== Data for this exercise

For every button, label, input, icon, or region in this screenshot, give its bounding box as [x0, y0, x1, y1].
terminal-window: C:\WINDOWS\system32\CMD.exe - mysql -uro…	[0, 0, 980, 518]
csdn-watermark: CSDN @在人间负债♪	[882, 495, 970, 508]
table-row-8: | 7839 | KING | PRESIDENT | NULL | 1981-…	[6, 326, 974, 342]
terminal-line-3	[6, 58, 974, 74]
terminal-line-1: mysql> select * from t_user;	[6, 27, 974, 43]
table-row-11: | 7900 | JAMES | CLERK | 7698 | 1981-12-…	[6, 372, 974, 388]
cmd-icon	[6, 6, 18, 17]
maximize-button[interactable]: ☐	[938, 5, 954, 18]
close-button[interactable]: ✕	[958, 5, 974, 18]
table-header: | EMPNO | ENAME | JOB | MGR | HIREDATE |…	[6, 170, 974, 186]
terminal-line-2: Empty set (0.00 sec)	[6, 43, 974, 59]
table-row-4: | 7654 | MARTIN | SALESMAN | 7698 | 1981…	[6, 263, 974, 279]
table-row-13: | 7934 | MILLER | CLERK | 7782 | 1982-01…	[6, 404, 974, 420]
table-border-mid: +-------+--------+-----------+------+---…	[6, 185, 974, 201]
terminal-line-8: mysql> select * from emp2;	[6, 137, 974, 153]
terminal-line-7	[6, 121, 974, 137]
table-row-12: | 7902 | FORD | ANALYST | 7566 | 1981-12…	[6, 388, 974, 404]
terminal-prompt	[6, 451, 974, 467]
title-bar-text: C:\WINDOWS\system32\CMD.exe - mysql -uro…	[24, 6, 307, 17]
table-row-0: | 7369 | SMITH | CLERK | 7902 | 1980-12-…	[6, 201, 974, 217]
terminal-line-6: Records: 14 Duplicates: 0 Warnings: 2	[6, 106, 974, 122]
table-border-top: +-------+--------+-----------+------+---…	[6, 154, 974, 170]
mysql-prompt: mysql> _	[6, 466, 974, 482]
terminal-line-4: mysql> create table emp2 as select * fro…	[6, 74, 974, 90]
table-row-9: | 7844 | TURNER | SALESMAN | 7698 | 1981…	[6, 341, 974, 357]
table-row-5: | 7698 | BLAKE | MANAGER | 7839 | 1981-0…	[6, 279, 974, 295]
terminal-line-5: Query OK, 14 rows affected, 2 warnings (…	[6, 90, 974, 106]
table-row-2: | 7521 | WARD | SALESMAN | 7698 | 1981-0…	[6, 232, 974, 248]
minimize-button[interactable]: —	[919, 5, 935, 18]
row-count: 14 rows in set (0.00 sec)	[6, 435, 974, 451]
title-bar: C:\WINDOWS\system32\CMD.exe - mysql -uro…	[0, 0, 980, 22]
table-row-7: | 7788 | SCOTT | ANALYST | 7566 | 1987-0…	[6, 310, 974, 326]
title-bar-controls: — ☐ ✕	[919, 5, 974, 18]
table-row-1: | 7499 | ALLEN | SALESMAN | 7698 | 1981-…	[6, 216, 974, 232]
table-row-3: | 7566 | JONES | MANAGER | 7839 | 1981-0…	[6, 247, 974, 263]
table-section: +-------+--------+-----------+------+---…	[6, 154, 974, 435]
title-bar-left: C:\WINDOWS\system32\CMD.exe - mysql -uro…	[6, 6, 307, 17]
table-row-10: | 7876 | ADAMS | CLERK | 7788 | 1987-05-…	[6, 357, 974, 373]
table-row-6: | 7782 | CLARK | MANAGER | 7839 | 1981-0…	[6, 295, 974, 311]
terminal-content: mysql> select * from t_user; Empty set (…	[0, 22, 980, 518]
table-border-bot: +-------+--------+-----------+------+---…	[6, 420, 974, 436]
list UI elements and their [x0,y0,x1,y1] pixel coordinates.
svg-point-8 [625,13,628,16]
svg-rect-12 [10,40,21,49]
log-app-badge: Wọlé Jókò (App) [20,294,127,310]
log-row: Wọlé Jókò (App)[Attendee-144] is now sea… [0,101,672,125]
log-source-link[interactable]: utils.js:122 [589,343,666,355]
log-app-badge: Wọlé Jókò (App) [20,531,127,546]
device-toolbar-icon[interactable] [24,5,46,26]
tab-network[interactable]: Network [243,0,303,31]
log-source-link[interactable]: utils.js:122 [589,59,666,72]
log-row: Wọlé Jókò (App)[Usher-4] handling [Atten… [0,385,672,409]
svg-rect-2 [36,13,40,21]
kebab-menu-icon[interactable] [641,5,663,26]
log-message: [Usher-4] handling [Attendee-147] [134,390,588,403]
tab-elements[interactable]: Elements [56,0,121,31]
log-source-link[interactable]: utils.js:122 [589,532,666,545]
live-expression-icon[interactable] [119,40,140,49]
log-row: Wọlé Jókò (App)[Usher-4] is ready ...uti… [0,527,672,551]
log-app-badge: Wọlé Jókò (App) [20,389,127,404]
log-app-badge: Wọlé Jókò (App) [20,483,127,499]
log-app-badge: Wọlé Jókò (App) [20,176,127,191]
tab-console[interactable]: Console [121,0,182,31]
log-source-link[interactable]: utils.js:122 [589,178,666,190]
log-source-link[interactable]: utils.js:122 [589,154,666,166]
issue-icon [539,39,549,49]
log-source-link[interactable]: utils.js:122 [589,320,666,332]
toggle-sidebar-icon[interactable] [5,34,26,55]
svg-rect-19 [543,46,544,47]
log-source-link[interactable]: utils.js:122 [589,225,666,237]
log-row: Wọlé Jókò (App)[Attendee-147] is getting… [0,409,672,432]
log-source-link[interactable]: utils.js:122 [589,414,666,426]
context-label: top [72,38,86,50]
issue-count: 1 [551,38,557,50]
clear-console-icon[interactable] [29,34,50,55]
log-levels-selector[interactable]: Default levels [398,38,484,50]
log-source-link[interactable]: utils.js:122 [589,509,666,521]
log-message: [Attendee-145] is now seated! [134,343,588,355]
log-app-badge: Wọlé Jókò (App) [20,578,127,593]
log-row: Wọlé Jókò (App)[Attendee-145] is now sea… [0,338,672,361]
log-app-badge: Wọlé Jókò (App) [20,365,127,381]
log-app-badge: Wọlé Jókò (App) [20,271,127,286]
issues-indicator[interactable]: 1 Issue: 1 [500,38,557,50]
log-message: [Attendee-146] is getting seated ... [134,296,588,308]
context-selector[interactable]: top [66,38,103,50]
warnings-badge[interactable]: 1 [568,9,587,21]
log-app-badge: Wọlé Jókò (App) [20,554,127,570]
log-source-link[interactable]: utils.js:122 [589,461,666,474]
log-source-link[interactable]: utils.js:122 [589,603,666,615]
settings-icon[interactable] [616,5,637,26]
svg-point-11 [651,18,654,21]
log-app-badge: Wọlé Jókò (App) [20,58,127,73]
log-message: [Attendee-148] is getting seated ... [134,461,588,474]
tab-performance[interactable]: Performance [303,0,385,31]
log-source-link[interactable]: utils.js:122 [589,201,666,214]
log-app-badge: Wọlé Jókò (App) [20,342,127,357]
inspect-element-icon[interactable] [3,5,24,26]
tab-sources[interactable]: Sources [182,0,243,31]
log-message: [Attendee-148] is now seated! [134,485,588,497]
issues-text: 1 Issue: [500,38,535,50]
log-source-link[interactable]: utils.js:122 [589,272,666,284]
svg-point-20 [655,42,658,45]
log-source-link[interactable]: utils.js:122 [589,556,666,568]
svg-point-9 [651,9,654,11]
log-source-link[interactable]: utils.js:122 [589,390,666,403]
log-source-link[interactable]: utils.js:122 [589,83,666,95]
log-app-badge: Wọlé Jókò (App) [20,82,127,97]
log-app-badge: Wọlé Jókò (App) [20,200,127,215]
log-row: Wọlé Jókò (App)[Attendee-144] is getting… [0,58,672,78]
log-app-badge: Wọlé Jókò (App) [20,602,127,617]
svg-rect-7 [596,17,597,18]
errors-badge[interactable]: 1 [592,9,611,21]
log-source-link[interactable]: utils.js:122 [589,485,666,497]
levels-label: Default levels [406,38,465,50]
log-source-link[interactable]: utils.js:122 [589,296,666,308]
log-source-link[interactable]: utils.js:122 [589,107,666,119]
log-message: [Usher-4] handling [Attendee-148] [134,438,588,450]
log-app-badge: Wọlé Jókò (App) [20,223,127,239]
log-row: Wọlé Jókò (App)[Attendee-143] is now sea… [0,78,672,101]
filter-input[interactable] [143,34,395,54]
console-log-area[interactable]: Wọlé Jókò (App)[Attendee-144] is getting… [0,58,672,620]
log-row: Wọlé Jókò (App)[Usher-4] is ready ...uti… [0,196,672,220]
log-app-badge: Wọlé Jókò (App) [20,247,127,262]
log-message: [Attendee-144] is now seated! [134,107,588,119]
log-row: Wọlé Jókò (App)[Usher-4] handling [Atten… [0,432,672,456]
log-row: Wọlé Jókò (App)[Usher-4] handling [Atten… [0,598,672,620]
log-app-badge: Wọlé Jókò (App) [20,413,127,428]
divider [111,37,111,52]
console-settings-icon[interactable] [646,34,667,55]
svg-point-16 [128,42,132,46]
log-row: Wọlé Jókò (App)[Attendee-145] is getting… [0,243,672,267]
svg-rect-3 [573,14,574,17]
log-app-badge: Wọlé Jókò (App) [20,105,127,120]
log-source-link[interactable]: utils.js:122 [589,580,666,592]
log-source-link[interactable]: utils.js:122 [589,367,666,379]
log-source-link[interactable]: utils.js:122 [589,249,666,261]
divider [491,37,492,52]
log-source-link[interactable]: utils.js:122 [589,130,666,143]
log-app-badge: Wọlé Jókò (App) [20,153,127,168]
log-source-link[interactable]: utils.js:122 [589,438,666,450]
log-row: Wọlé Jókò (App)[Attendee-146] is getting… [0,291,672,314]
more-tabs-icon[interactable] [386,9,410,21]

====

- Required action
Once you have checked the entries above, say how many lines include the word "Default", and nothing beyond the number.

- Response to the task
2